## Data section

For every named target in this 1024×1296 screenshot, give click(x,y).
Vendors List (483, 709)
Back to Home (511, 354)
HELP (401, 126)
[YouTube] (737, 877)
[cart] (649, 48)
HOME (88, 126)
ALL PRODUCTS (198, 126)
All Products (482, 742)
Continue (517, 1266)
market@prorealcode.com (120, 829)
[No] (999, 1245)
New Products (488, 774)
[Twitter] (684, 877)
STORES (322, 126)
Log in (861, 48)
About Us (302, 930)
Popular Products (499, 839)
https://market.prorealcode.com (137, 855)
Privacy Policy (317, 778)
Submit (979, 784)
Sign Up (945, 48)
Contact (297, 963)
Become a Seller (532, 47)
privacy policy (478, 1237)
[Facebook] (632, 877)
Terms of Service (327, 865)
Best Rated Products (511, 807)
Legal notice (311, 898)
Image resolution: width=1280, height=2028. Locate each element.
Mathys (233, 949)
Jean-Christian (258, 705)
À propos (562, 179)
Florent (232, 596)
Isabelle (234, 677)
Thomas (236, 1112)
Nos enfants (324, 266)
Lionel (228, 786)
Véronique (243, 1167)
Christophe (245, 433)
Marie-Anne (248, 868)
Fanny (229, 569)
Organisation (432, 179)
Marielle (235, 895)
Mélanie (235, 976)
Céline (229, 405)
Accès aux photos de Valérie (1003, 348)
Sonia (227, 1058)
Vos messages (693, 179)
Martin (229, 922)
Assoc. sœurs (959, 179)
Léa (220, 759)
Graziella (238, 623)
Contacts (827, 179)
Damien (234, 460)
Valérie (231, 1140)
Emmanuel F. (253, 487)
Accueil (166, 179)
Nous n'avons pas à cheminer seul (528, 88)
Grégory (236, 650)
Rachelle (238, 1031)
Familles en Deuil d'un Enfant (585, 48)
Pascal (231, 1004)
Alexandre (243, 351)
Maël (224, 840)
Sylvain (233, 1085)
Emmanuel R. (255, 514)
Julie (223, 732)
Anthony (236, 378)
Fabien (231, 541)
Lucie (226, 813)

## Problem details
Identify each line of the material where the word "prorealcode" shows up, and copy it.

## Reply to the exercise
market@prorealcode.com (120, 829)
https://market.prorealcode.com (137, 855)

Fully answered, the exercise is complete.